Out of all the mathematical finance books I have seen recently, this one was by far the most pleasurable to read. This pure enjoyment is the result of the connection you have to the topics, not because of their importance, but because of their presentation in this book.
First impression: what a huge book for mathematical finance! The amount of material the author provides, both in the book and on his website, is tremendous. It really reflects time, devotion, and love of the subject.
As the title suggests, the topicof the book is the problem of asset allocation and the estimation of the corresponding risk. Asset allocation is a popular topic, with numerous applications, for an investor who seeks to optimize its investments. The author attacks the problem with lots of success.

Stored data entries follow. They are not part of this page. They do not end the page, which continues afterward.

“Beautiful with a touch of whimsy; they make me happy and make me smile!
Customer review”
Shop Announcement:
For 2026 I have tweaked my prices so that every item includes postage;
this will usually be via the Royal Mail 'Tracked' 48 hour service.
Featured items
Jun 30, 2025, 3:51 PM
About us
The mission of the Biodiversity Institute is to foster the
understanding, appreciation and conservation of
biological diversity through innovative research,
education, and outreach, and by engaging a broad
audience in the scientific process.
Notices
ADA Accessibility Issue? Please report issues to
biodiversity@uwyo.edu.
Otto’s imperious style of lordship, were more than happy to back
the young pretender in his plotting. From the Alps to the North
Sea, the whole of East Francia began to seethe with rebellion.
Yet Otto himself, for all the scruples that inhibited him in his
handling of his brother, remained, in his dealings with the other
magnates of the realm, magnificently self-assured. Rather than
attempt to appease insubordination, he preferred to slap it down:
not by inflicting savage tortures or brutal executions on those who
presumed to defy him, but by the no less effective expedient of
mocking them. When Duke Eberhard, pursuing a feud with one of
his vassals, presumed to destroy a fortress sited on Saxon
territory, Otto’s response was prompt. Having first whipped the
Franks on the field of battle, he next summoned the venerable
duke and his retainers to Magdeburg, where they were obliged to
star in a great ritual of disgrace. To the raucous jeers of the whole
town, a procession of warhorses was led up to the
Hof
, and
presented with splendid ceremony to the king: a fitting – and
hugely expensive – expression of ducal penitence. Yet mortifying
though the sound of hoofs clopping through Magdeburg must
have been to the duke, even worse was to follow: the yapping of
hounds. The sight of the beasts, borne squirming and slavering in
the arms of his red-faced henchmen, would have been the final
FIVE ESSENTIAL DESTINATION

The text is filled with graphical illustrations, which are of tremendous help in grasping the concepts with full understanding. The author provides an intuitive approach in presenting the concepts rather than just simply throwing out theorems and proofs. One of the best things I like about the book is the way each chapter is started with something like a chapter preface. Chapters begin with couple of pages explaining the problem at hand, possible ways of solving the problem and a little description on each of the subchapters (none of the chapters begin with "Let x be…."). Another vital feature of a good book are examples, and this book is swamped with them.

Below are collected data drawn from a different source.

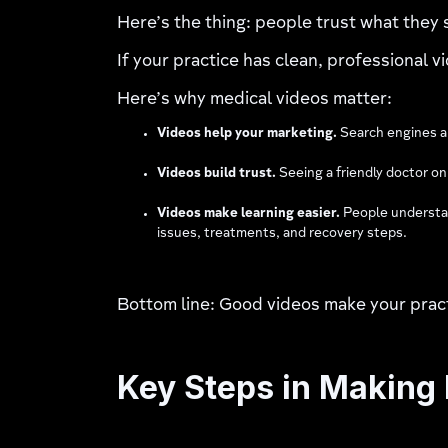
Here’s the thing: people trust what they 
If your practice has clean, professional vi
Here’s why medical videos matter:
Videos help your marketing.
Search engines an
Videos build trust.
Seeing a friendly doctor o
Videos make learning easier.
People understan
issues, treatments, and recovery steps.
Bottom line: Good videos make your pract
Key Steps in Making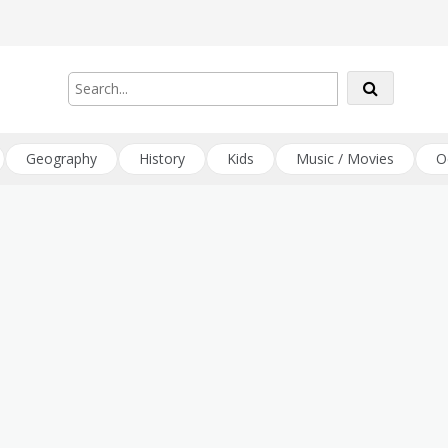
Geography
History
Kids
Music / Movies
O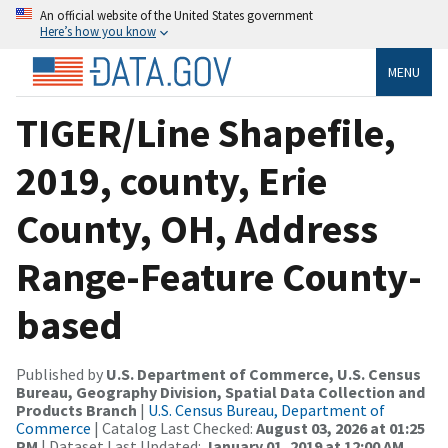
An official website of the United States government
Here’s how you know
MENU
TIGER/Line Shapefile,
2019, county, Erie
County, OH, Address
Range-Feature County-
based
Published by
U.S. Department of Commerce, U.S. Census
Bureau, Geography Division, Spatial Data Collection and
Products Branch
|
U.S. Census Bureau, Department of
Commerce
| Catalog Last Checked:
August 03, 2026 at 01:25
PM
| Dataset Last Updated:
January 01, 2019 at 12:00 AM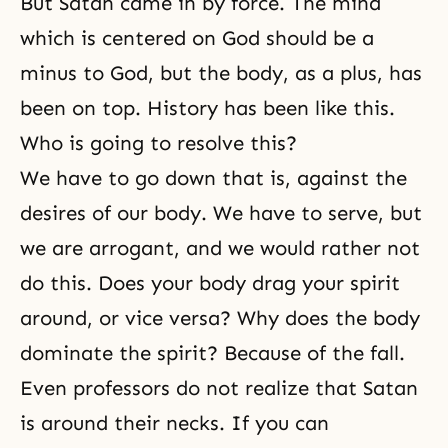
But Satan came in by force. The mind
which is centered on God should be a
minus to God, but the body, as a plus, has
been on top. History has been like this.
Who is going to resolve this?
We have to go down that is, against the
desires of our body. We have to serve, but
we are arrogant, and we would rather not
do this. Does your body drag your spirit
around, or vice versa? Why does the body
dominate the spirit? Because of the fall.
Even professors do not realize that Satan
is around their necks. If you can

The author provides additional resources that complement the book:
The technical appendix provides additional examples, further explanations of the concepts presented in the book, and some special cases. The "exercise book" contains computer based (MATLAB) problems.
The book is divided into fours parts. Part I provides the building blocks — the statistics of asset allocation. First 100 pages are devoted to univariate and multivariate statistics. For students it will prove worthwhile to read these two chapters even if they are familiar with the concepts. The style of writing is excellent, one which is usually not found in statistics or math books. The concepts are presented with such elegance that there is really no need for "pencil and a paper." After the first 100 pages we are ready to model the market. The concept of invariance is discussed in chapter 3. Further discussion of invariance is given for fixed income and derivatives markets. Next the author presents the ways in which to detect and obtain the distribution of the invariants. Once the distribution is obtained it is projected to the investment horizon. Finally the distribution of invariance is translated into the market prices of securities.

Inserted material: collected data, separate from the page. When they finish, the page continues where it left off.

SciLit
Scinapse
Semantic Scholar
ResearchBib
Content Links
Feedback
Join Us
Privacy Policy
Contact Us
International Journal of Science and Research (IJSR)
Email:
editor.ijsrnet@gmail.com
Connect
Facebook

Part II discusses the Classical Asset Allocation. Chapter 4 provides an exploration of the estimators for the estimation of the distribution of the market invariants. First the concept of an estimator is defined. Nonparametric, maximum likelihood and shrinkage estimators are presented followed by the discussion of robust estimation. The chapter concludes with tips on how to improve the estimation of distribution of the market invariants. Chapter 5 deals with the estimation of allocations for a given investment horizon. We come back to the investor. The investor's objectives are random variables and techniques are presented for computing of the distribution of the objectives. Two approaches are presented: the distributions of the objective relative to the allocation and summarizing the distribution into a single number, an index of satisfaction. The remainder of the chapter deals with three classes of indices of satisfaction: expected utility, value at risk and expected shortfall. In chapter 6 mean-variance approach is described in detail.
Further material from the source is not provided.